Writing on the Impact of Undercover Involvement

Two important pieces written this week on the Impact of undercover involvement with activists, by Ellie Mae O’Hagan and Emily Apple. I’ve taken a few quotes, but go read them in context!

Ellie Mae O’Hagan wrote a Comment is Free pieceA life under surveillance, the state’s constant intimidation of peaceful activists like me takes a huge psychological toll on our lives.’ The Guardian, 1 november 2012.
She is @MissEllieMae on Twitter.

Despite the peaceful nature of their actions, the simple act of protesting means that activists’ lives sometimes resemble that of Tony Soprano. Surveillance, police intimidation and undercover officers are routine hazards they must negotiate. As one environmental campaigner who has come into contact with undercover officers puts it: “You don’t have to be self-important to suspect you’re the victim of state surveillance. If you’re politically active, it’s simply a fact of life.”
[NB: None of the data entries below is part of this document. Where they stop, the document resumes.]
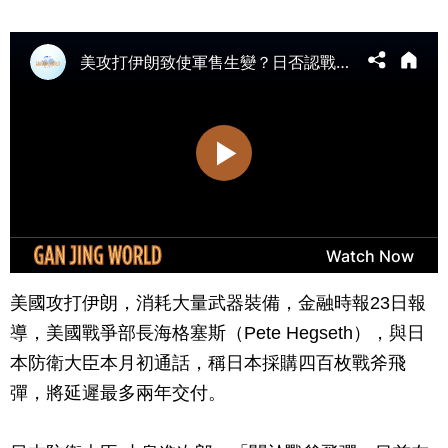
美國攻打伊朗，消耗大量武器裝備，金融時報23日報
導，美國戰爭部長海格塞斯（Pete Hegseth），與日
本防衛大臣本月初通話，稱日本採購四百枚戰斧飛
彈，將延遲最多兩年交付。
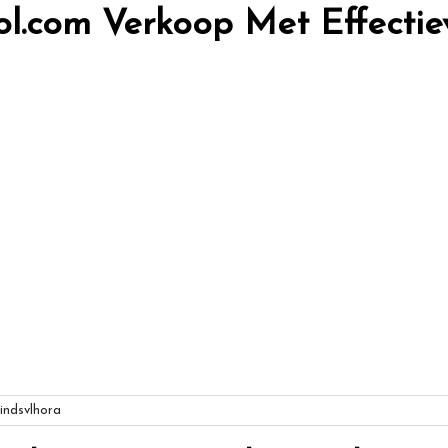
ol.com Verkoop Met Effectie
ndsvlhora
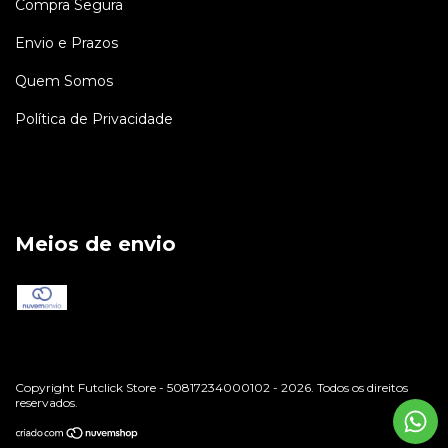
Compra Segura
Envio e Prazos
Quem Somos
Política de Privacidade
Meios de envio
Copyright Futclick Store - 50817234000102 - 2026. Todos os direitos
reservados.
Occasionally we read stories of undercover officers, or police intimidating campaigners in their homes or sending threatening letters; but rarely do we talk about the psychological toll this takes – that a feeling of constantly being watched is an invariable factor in the lives of people who take part in protest. Often activists are depicted as being like the mafia – part of an underground coterie that is somehow separated from ordinary life. It’s a depiction that makes constant surveillance seem acceptable, perhaps even justified. But activists are just ordinary people who work, watch TV, and drink too much at the weekend, just like anybody else.

After police unlawfully visited me at my home following a protest to tell me they were “watching me”, I still jump every time my doorbell rings. More seriously, I have female friends who are reticent about relationships in case the men they are sleeping with are not who they say they are.

And this observation, a bit hidden in the piece,  is of great importance to my research:

One person whose campaign group was infiltrated told me the reason it often takes activists a while to spot undercover officers is denial. “It’s just too horrible to contemplate that every memory you’ve shared with that friend has been a lie,” she said.

Emily Apple emphasized the importance to talk about psychological impact of policing by posting Breakdown in 2002 at her blog Random Reflections of a Domestic Extremist.  This is the introduction to her piece:

Last evening, I was meant to edit some gut reactions and questions  I have about Martin into something resembling a blog post.  However, I got distracted by Ellie Mae O’Hagan’s CiF on the psychological damage police surveillance and intimidation can cause, and it inspired to me to edit down a piece I wrote several years ago about my breakdown in 2002.

 Looking after, and acknowledging the mental health problems activism can bring is vitally important.  It is very easy to dismiss our problems, feel guilty because there’s so much to do and there’s so much suffering in the world.  Often we don’t give ourselves enough time to process the trauma we experience, and this in turn can lead to serious and long lasting mental health problems.

 This piece is about my first proper breakdown in 2002.  Chronologically this occurred about two weeks after a previous post I published last year about the Queen’s jubilee, and as I wrote then it was a time of intrusive policing with Forward Intelligence Teams working on a direct mandate to deter protesters.  Somewhat naively, I was using a very personal diary as a coping mechanism, acting tough on the streets and processing my feelings through self-obsessed prose. Knowing the cops had read my insecurities and vulnerabilities was one of the final straws for me, and it took many years for me to reclaim my writing.
Like so many of my arrests over the years, the charges from this particular incident were dropped before trial (and  I eventually accepted a caution for disrupting a public meeting).